Lettre ouverte aux citoyens d’Alsace et de Moselle

Concordat : pour une nouvelle nuit du 4 août (22 déc. 14)

par Patrick Kessel, président du Comité Laïcité République 22 décembre 2014

Lettre ouverte aux citoyens d’Alsace et de Moselle

Concordat : pour une nouvelle nuit du 4 août

par Patrick Kessel,
Président du Comité Laïcité République

Chers amis, citoyens d’Alsace et de Moselle,

L’histoire, comme vos hivers froids et secs, a été rigoureuse pour l’Alsace et la Moselle, en première ligne des trois terribles conflits entre l’Allemagne et la France, transbahutées entre deux nations, deux cultures, deux langues, deux systèmes juridiques. Rattachés à la France en 1919 vos départements, qui avaient été annexés en 1871, ont conservé de la législation allemande des dispositions juridiques et un statut concordataire, qui font de votre région une terre d’exception au cœur de la République. Cette situation dérogatoire qui devait être transitoire doit-elle être préservée ?

Le débat n’est pas nouveau. Les républicains laïques réclament depuis 1919 que la loi de séparation des églises et de l’État, qui garantit la liberté de conscience et donc la liberté de pratiquer un culte ou de n’en pratiquer aucun, soit appliquée sur tout le territoire national. Pourquoi dès lors vous interpeller en cette fin 2014, alors que les voix des conservateurs de la politique et de la religion font chorus pour ressasser que la question ne se poserait pas ?
Profondément attachés à leur culture régionale, les Alsaciens seraient arc-boutés à leur statut. Mais de quoi parle-t-on ? De culture, de langue ? En quoi l’adhésion à la loi commune leur porterait-elle atteinte ? L’universalisme des principes républicains ne vise pas à uniformiser les différences mais à asseoir la liberté et l’égalité des droits.
S’agit-il de défendre le droit local, hérité du droit allemand, qui comporte des dispositions plus avantageuses dans certains domaines que le droit français ? Mais personne ne souhaite l’abroger et il serait même possible d’envisager son élargissement à tous les citoyens.
Ou bien, s’agit-il de défendre le concordat, texte vétuste qui fait obligation à l’État de financer la religion, en tout cas certaines d’entre elles puisque l’islam notamment en est exclu ? Discriminatoire et dérogatoire, le concordat est aussi en pleine contradiction avec les principes constitutionnels qui définissent la République comme indivisible, laïque, démocratique et sociale. Les arrêts des plus importantes instances juridiques permettent de cacher la poussière sous le tapis. Ils ne répondent pas aux problèmes de fond. Le Conseil Constitutionnel a d’ailleurs pris soin de rappeler que rien n’est gravé dans le marbre puisque le Parlement dispose de toute latitude pour légiférer.

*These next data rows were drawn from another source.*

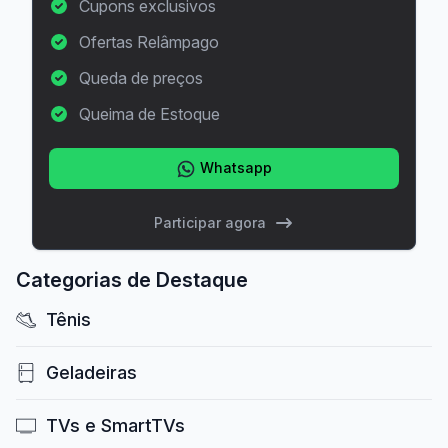
Cupons exclusivos
Ofertas Relâmpago
Queda de preços
Queima de Estoque
Whatsapp
Participar agora
Categorias de Destaque
Tênis
Geladeiras
TVs e SmartTVs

Pourquoi relancer ce débat que les majorités politiques trouvent toujours opportun de reporter à plus tard, le politiquement correct conduisant à ne faire aucune vague et à délaisser les sujets délicats ?
En fait, nous sommes inquiets de la montée des communautarismes identitaires, religieux, ethniques, régionalistes qui, au nom du droit à la différence, engendre la différence des droits. Des différencialismes qui nourrissent en retour la montée de l’extrême-droite. Vous le constatez comme moi, cette dynamique inquiétante dépasse largement les intérêts de votre seule région et concerne désormais toute la nation.

Comment en effet expliquer à de jeunes français issus de l’immigration qui revendiquent pour certains des dérogations à la loi commune que la République est légitime à leur refuser alors qu’elle accepte des dérogations aux Alsaciens et aux Mosellans ? Du coup, on comprend le sentiment d’injustice que certains expriment.
Comment, en effet, justifier que le principe "mêmes droits, mêmes devoirs pour tous", quels que soient les origines, la couleur de la peau, les appartenances religieuses, philosophiques, sexuelles, soit bafoué en terre concordataire ? Y aurait- il des identités plus fortes que d’autres, dont les règles seraient supérieures aux principes universalistes de la République ?
Imagine-t-on cette République négocier avec les Corses, les Bretons, les Basques, les Provençaux, les Picards, avec les asiatiques du quartier chinois de Paris, les afro-antillais de métropole, avec les communautés musulmane, juive, arménienne, avec les églises évangélistes, les bouddhistes, les sikhs, les hindouistes des droits spécifiques en fonction des appartenances communautaires ?
Accepterait-on que la République finance un enseignement religieux ou philosophique pour chaque « communauté » ? Qu’elle subventionne les associations d’agnostiques, d’athées, de libre-penseurs et leur érige des temples à la gloire de la Raison ? En retour, est-il acceptable que les impôts de tous les citoyens, croyants et incroyants, financent prêtres, pasteurs, rabbins de votre région ?
Poser cette question n’est pas faire preuve d’irrespect par rapport à vos traditions. D’ailleurs l’évêque de Guyane, territoire régit par une disposition de type concordataire instaurant le financement de la seule église catholique par le budget départemental, a lui-même récemment déclaré qu’à condition « de laisser du temps au temps », il « ne trouverait pas choquant qu’un jour les chrétiens de Guyane payent leur clergé ».
 
Disons-le sans ambages, alors que se développent inégalités sociales et replis identitaires, le concordat fait tache. Voilà pourquoi il fait sens de s’interroger, ici et maintenant, sur la pérennité d’un statut profondément inégalitaire. Les athées, les agnostiques mais aussi les musulmans, les bouddhistes, les hindouistes, les sikhs sont ainsi exclus de la manne de l’État qui consacre environ 65 millions d’euros par an au financement du concordat. Seraient-ils moins citoyens que les autres ?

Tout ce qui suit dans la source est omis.